My Comcast Internet didn’t work, so they sent my bill to collections

By | April 28th, 2016

Dan Blasingame’s Comcast Internet service doesn’t work. So why is it referring his bill to a collections agency?

Question: Two years ago I moved to a new apartment in Houston and ordered Comcast. For over three to four weeks the Internet wasn’t working, going on and off every two minutes.

A technician came out, played with it for two hours, and finally said the signal wasn’t strong enough, and it wouldn’t work.

I then switched to AT&T. Even though I never got Comcast’s service, they decided to charge me $325, and they’ve since sent it to collections. I’ve spent many, many hours on the phone with Comcast with no result. Their story changed over time. First, Comcast claimed I didn’t return the receiver. Then it claimed I received service for 30 days. Unbelievable.

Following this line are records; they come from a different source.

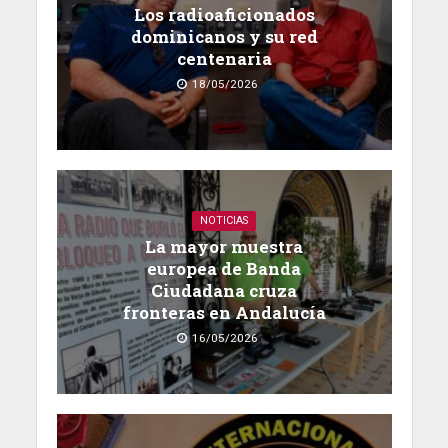
Los radioaficionados
dominicanos y su red
centenaria
18/05/2026
NOTICIAS
La mayor muestra
europea de Banda
Ciudadana cruza
fronteras en Andalucía
16/05/2026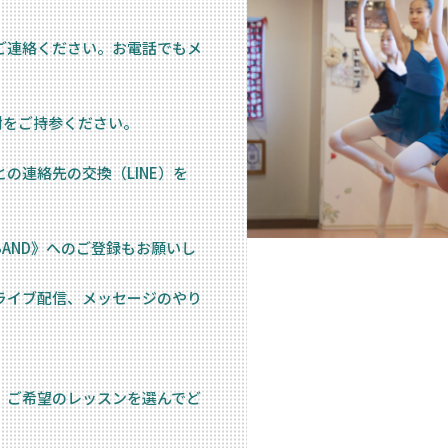
ご連絡ください。お電話でもメ
月謝をご持参ください。
の連絡先の交換（LINE）を
AND》へのご登録もお願いし
ライブ配信、メッセージのやり
、ご希望のレッスンを選んでど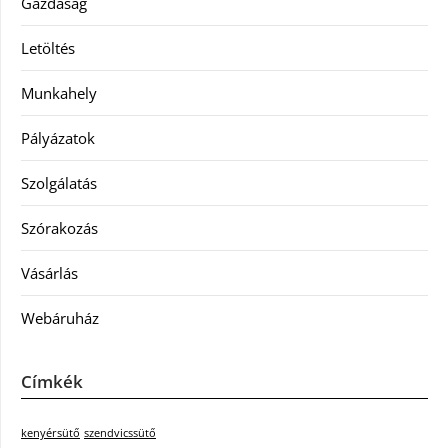
Gazdaság
Letöltés
Munkahely
Pályázatok
Szolgálatás
Szórakozás
Vásárlás
Webáruház
Címkék
kenyérsütő
szendvicssütő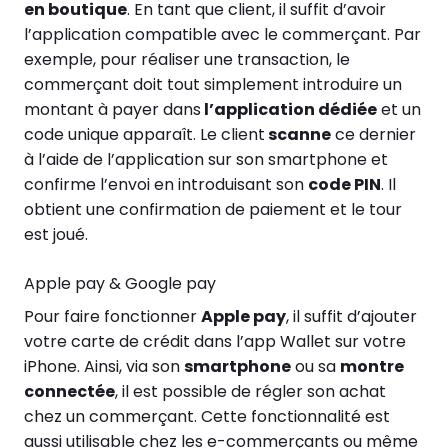
en boutique
. En tant que client, il suffit d’avoir
l’application compatible avec le commerçant. Par
exemple, pour réaliser une transaction, le
commerçant doit tout simplement introduire un
montant à payer dans
l’application dédiée
et un
code unique apparaît. Le client
scanne
ce dernier
à l’aide de l’application sur son smartphone et
confirme l’envoi en introduisant son
code PIN
. Il
obtient une confirmation de paiement et le tour
est joué.
Apple pay & Google pay
Pour faire fonctionner
Apple pay
, il suffit d’ajouter
votre carte de crédit dans l’app Wallet sur votre
iPhone. Ainsi, via son
smartphone
ou sa
montre
connectée
, il est possible de régler son achat
chez un commerçant. Cette fonctionnalité est
aussi utilisable chez les e-commerçants ou même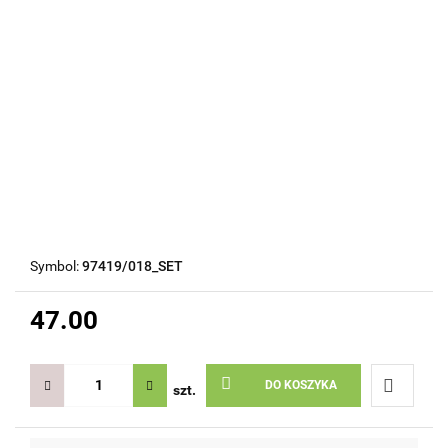
Symbol:
97419/018_SET
47.00
DO KOSZYKA
szt.
Do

Please help me get this silly charge off for services they couldn’t render or provide. — Dan Blasingame, Houston

Answer: Instead of sending your bill to collections, Comcast should have quickly called you back and either helped you fix the connection you ordered or offered you a full refund. Apparently, it did neither.
Comcast’s agreement for residential services suggests you owe it the money whether the service works or not.

“You will generally be billed monthly, in advance, for recurring service charges, equipment charges, and fees,” it says. “You must pay, on or before the day we install any or all of the service(s), the first month’s service charges, Xfinity equipment charges, any deposits, and any installation charges.”

In other words, Comcast was right — at least according to the contract you agreed to — to charge you. But it was also wrong because it left you with a non-working connection. A company can’t charge you for something that doesn’t work.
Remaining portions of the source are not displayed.